# Outdoor enclosure for balcony or patio



## stasisdc5 (Sep 14, 2012)

stumbled upon this illustration of an outdoor enclosure. Since i live in a condo, i think it'd be perfect to build something like this. what do you guys think?


----------



## wellington (Sep 14, 2012)

Other then the fact that the outside part should be bigger and the greenhouse part smaller, it looks great. Just build it as big as possible, the whole thing looks a little small, but a great idea, cute too.


----------



## Tyrtle (Sep 14, 2012)

It's very cute. I would make the whole top closeable with chicken wire rather than glass.


----------



## Vincentdhr (Sep 14, 2012)

You have that book also! I also agree on the chicken wire. Doesn't block any valuable uv.


----------



## Yellow Turtle (Sep 14, 2012)

Why not both? Use glass cover with lids and wire cover on bottom. The glass is useful when raining.


----------



## ALDABRAMAN (Sep 14, 2012)

Creative!


----------



## Pokeymeg (Sep 15, 2012)

This looks like a standard cold frame you can buy for plants to extend the growing season - Not a bad idea! Though, building your one would be far cheaper and you can change the ratio of outside/greenhouse, as suggested earlier


----------



## stasisdc5 (Sep 15, 2012)

Vincentdhr said:


> You have that book also! I also agree on the chicken wire. Doesn't block any valuable uv.

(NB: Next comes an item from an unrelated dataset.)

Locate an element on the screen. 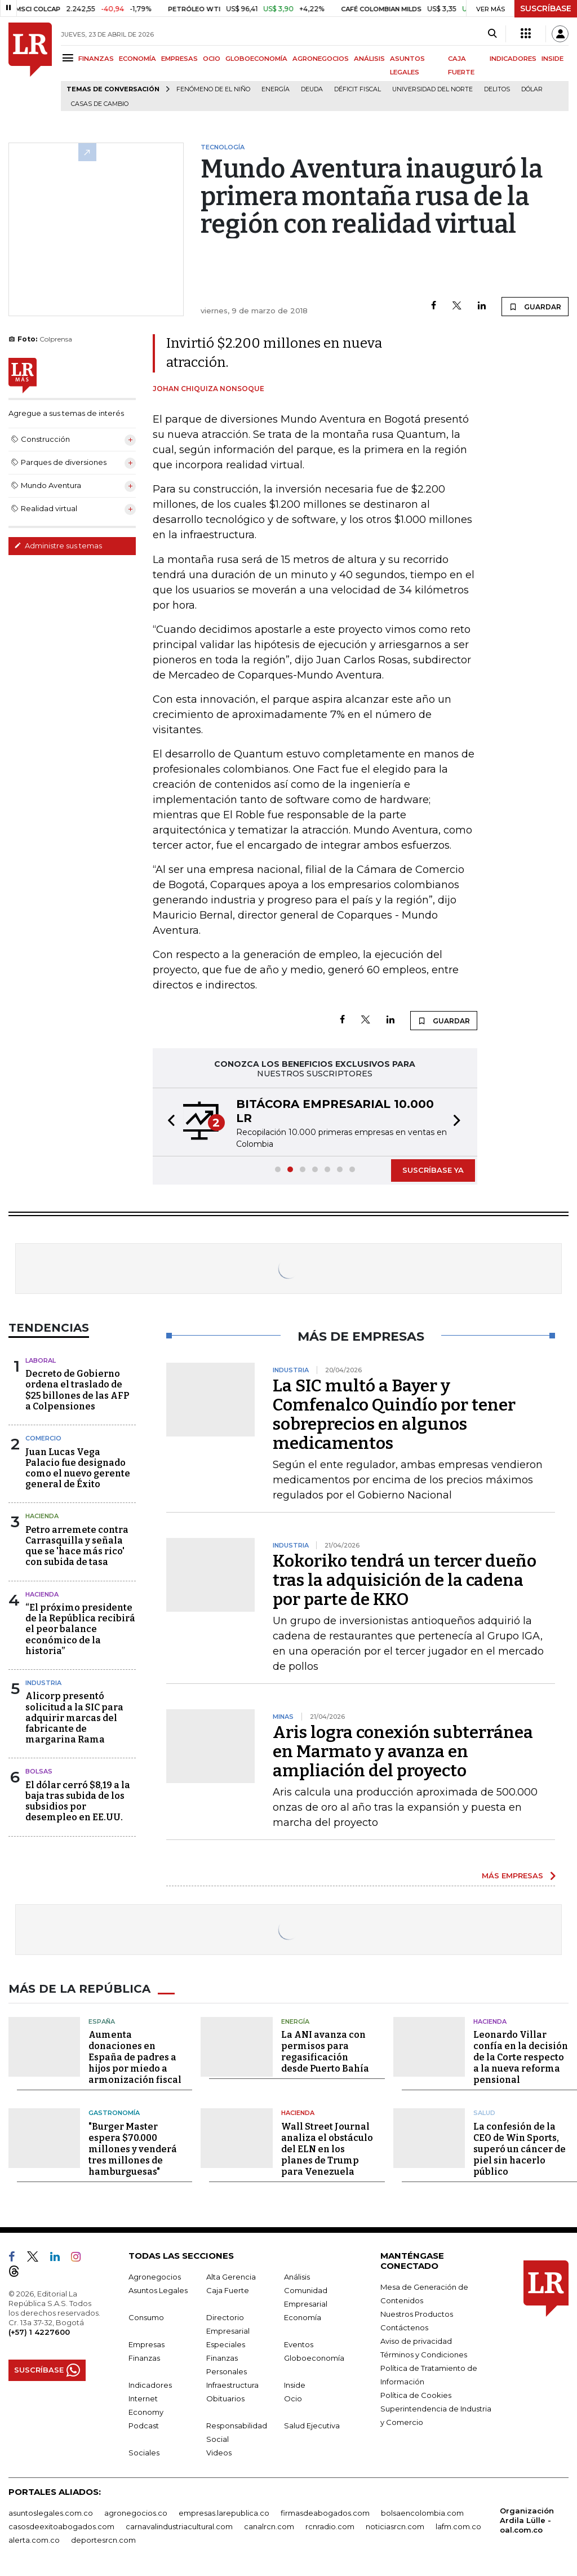 The image size is (577, 2576). [Menu] is located at coordinates (69, 57).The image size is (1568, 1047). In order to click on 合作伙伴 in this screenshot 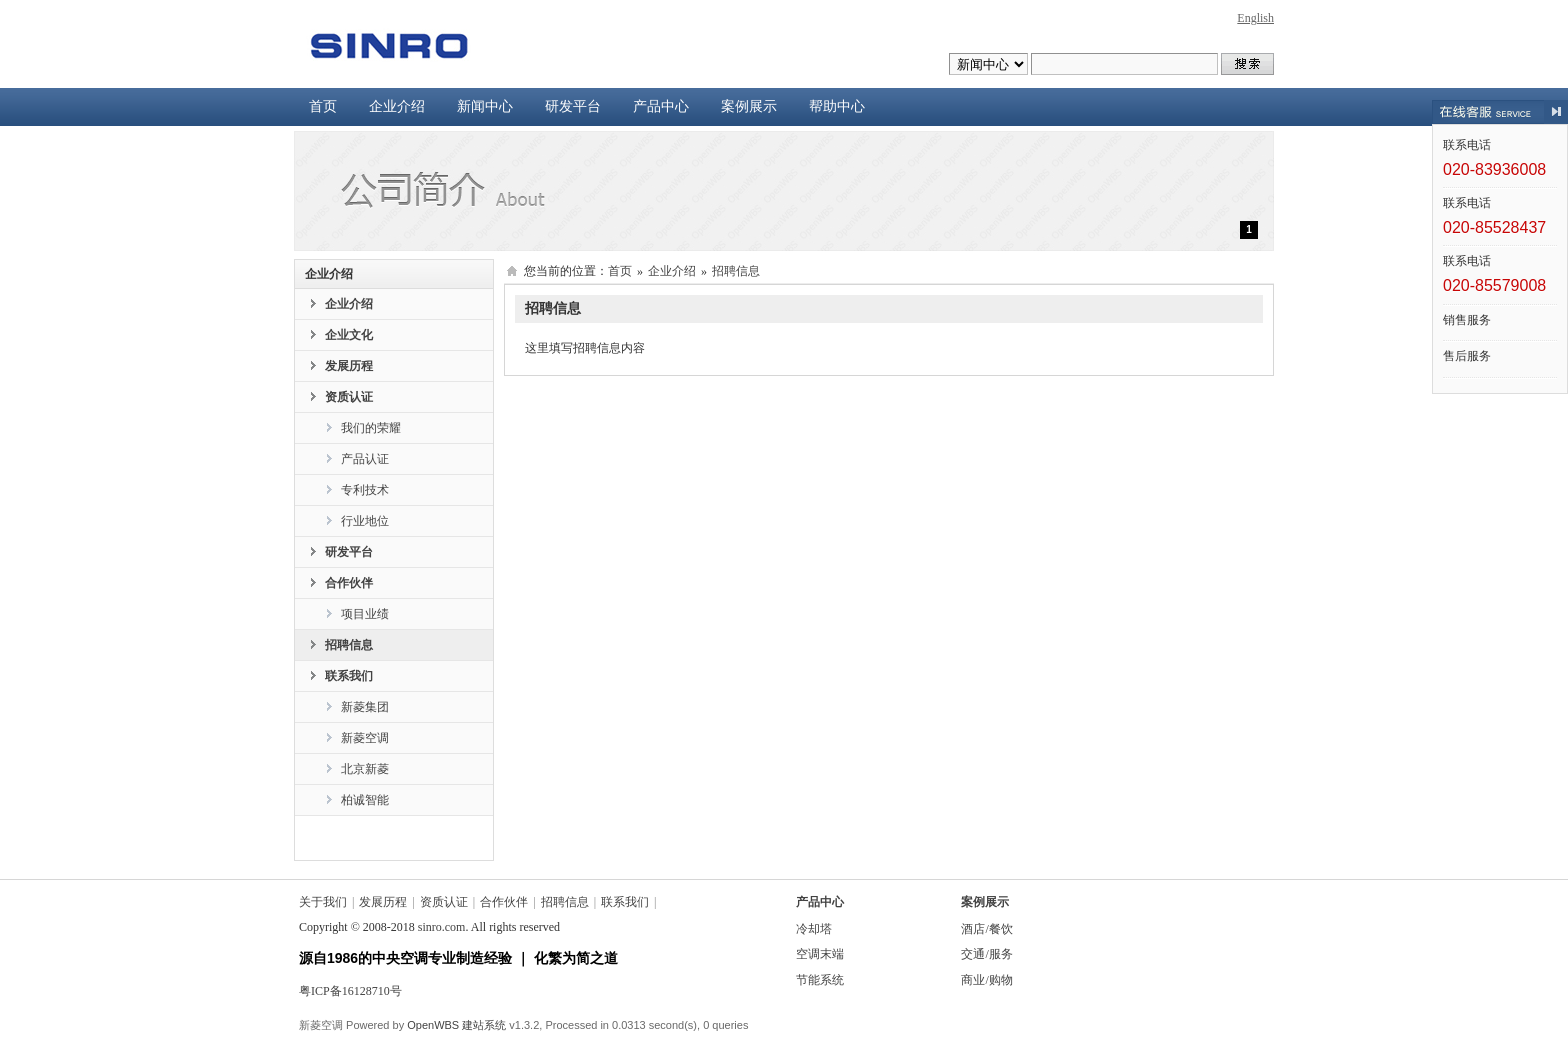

Haha. i didn't buy it. i just took a snapshot of the page.



Pokeymeg said:


> This looks like a standard cold frame you can buy for plants to extend the growing season - Not a bad idea! Though, building your one would be far cheaper and you can change the ratio of outside/greenhouse, as suggested earlier



Not familiar with cold frames, but thank you so much for mentioning it. after looking it up, i now have references to use when building the enclosure or i may just purchase one to modify it into an enclosure

here's one i'm looking at: http://www.improvementscatalog.com/cold-frame-greenhouse/252948?fromCart=true

although limited to 4x4 or 3x6, they even have these raised garden beds that are perfect outdoor enclosures: http://www.improvementscatalog.com/raised-garden-beds/255510?defattrib=&defattribvalue=&listIndex=1


----------